Question about training data

Harry

unread,

Oct 9, 2014, 12:29:34 PM10/9/14

to bob-...@googlegroups.com

Hello there,

I have a question about the training data.

I have a database and I use a part for training my UBM. Should I use the same data to train TVS?

What about enrollment data?

I am a little confused. We have 3 different parts: Train, enroll and test.

Train: used for train UBM and T

Test is clear, but what about enroll?

What is the difference between training data and enrollment data?

Thank's!

Elie Khoury

unread,

Oct 9, 2014, 12:40:37 PM10/9/14

to bob-...@googlegroups.com

Hello,

Typically, to evaluate a biometric system (say speaker recognition or face recognition), the data is split into 3 parts.
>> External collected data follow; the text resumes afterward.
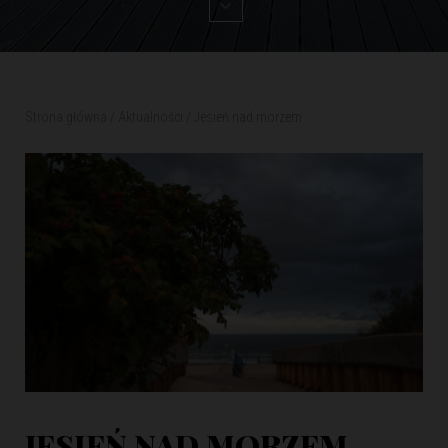
Strona główna
/
Aktualności
/
Jesień nad morzem
JESIEŃ NAD MORZEM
a Training set: used to train the parameters of your algorithm, e.g., to train your UBM
a Development (DEV) set: used to evaluate hyper-parameters of your algorithm, e.g.,the number of Gaussian, the threshold that corresponds to your EER, etc.
an Evaluation (EVAL) set: used to evaluate the generalization performance of your algorithm on previously unseen data

Development and Evaluation set are again split into samples that are used to enroll client models, and probe samples to be tested against all client models.

Hope this can help.
An example of protocol could be found here:
https://github.com/bioidiap/spear/tree/master/protocols/banca/G

Best regards,
Elie

--
-- You received this message because you are subscribed to the Google Groups bob-devel group. To post to this group, send email to bob-...@googlegroups.com. To unsubscribe from this group, send email to bob-devel+...@googlegroups.com. For more options, visit this group at https://groups.google.com/d/forum/bob-devel or directly the project website at http://idiap.github.com/bob/
---
You received this message because you are subscribed to the Google Groups "bob-devel" group.
To unsubscribe from this group and stop receiving emails from it, send an email to bob-devel+...@googlegroups.com.
For more options, visit https://groups.google.com/d/optout.

-- 
-------------------
Dr. Elie Khoury
Post Doctorant
Biometric Person Recognition Group
IDIAP Research Institute (Switzerland)
Tel : +41 27 721 77 23

Harry

unread,

Oct 9, 2014, 6:44:31 PM10/9/14

to bob-...@googlegroups.com, elie....@idiap.ch

Thank you Elie,

But my main question is still here:

Should I train UBM and T matrix with the same set of data?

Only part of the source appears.